Remplacer le plastique par des alternatives végétales

Remplacer les bâches plastiques ne sera pas chose facile. C’est une matière bon marché et les agriculteurs craignent que les rendements baissent. En France, en Bourgogne, on teste  actuellement une alternative naturelle à base de plantes, avec des résultats encourageants : la toile de chanvre. Comme les bâches plastique, elle limite les mauvaises herbes et protège du soleil. Mais ses atouts sont ailleurs : un effet buvard qui conserve l’eau et surtout une dégradation naturelle sans microfragments dans le sol.

"L’usage des toiles végétales permet de se rendre compte qu’on a des vraies solutions pour remplacer les plastiques", explique Frédéric Roure, le président de Géochanvre, un fabricant de toiles de chanvre à partir de fibres sourcées localement.
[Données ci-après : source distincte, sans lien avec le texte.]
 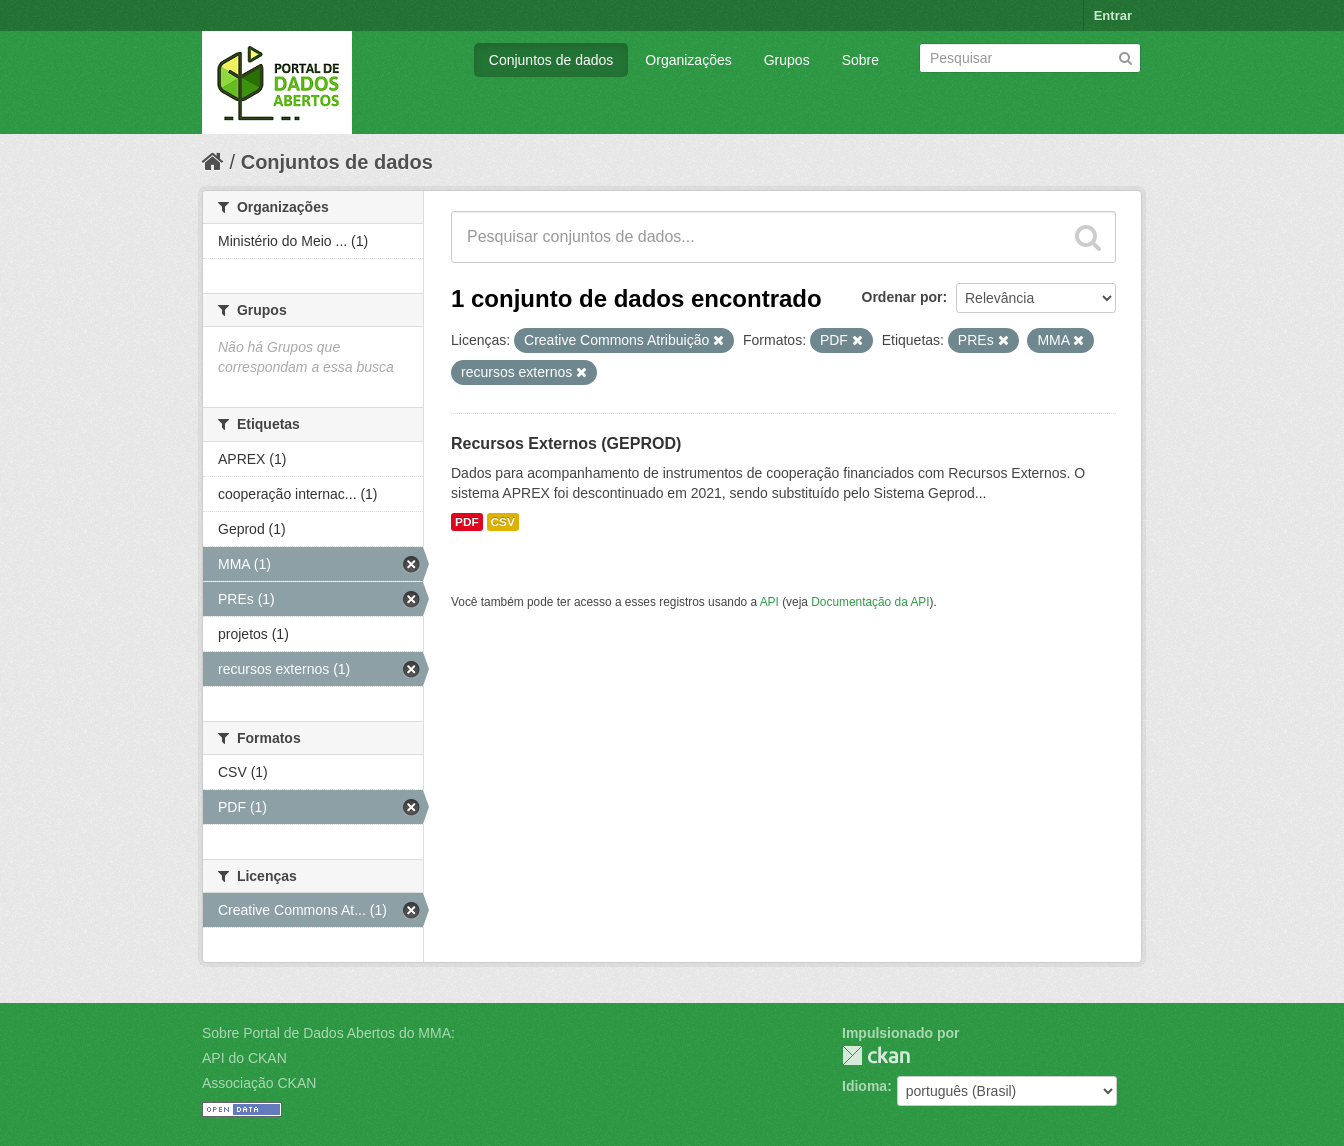 What do you see at coordinates (870, 602) in the screenshot?
I see `Documentação da API` at bounding box center [870, 602].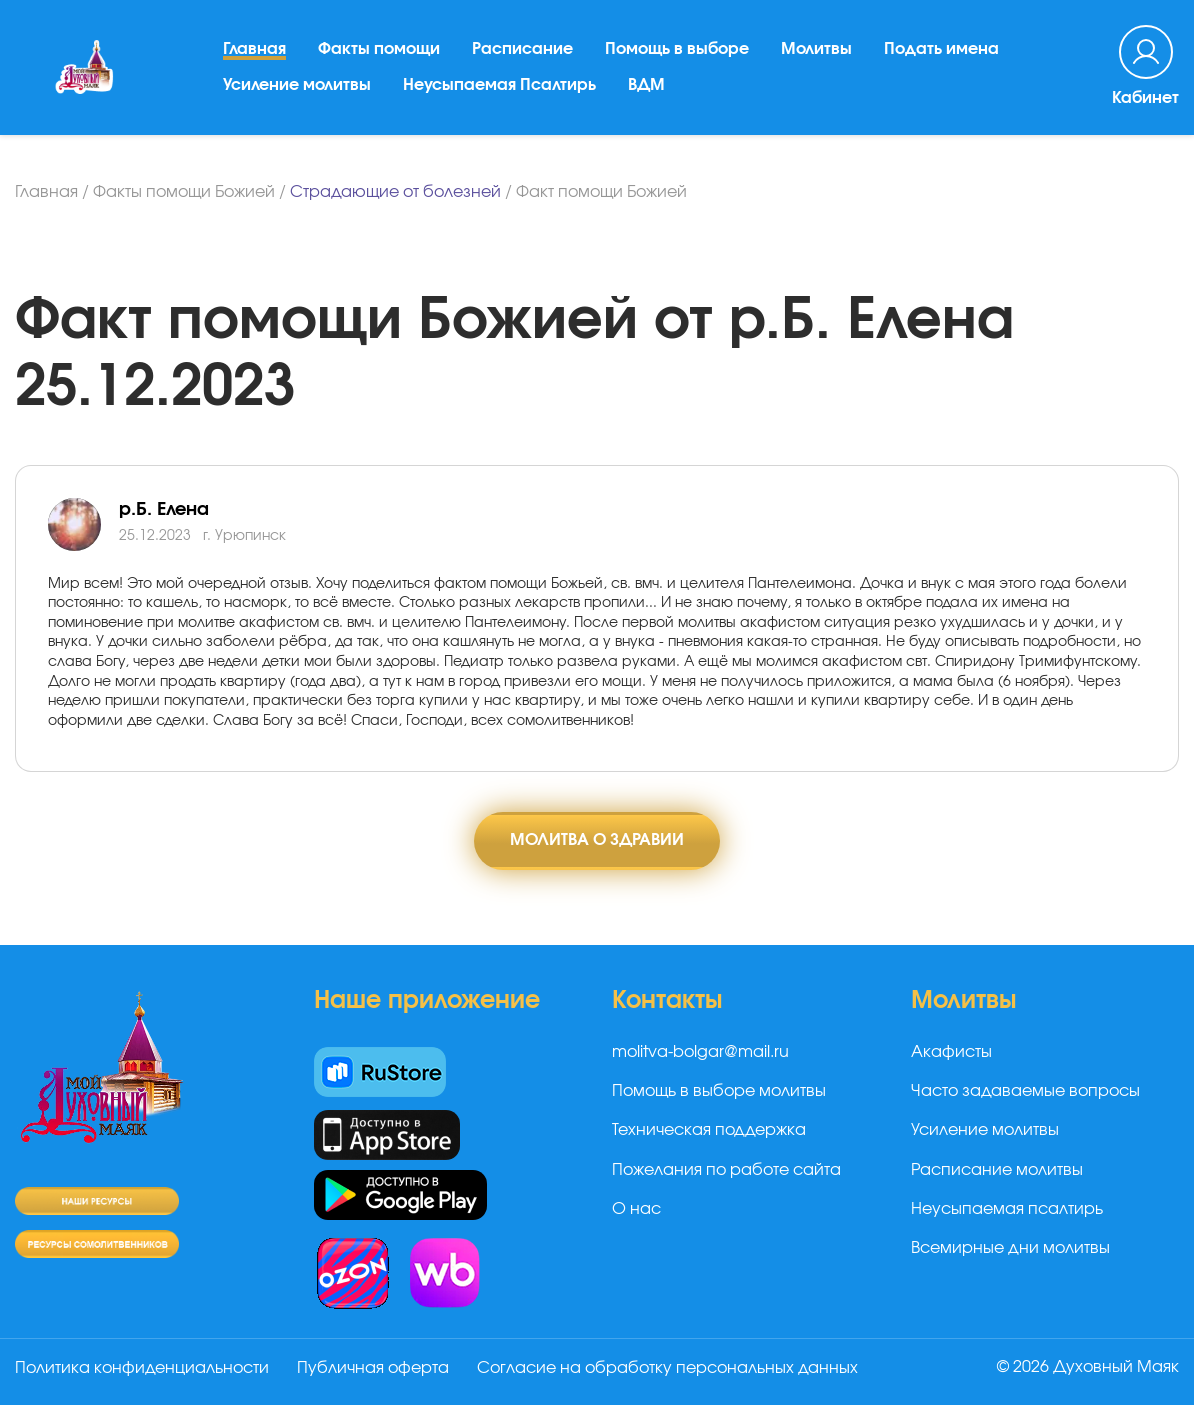 Image resolution: width=1194 pixels, height=1405 pixels. What do you see at coordinates (726, 1170) in the screenshot?
I see `Пожелания по работе сайта` at bounding box center [726, 1170].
Le développement en masse de ces toiles idéales pour le maraîchage est pour l’instant limité par la loi des marchés. Elles sont bien plus chères que les toiles en plastique. "Ce qui est évident, c'est que quand un agriculteur comprendra qu’il empoisonne ses petits-enfants à faire des légumes contaminés, la question se posera plus rapidement", milite Frédéric Roure. Lin, oléagineux ou ortie : les possibilités de faire du paillage agricole "comme les anciens" sont multiples. Une façon de retrouver une fertilité et une vie du sol avec les fibres naturelles, dans ce plastique que l'on ne peut pas éliminer.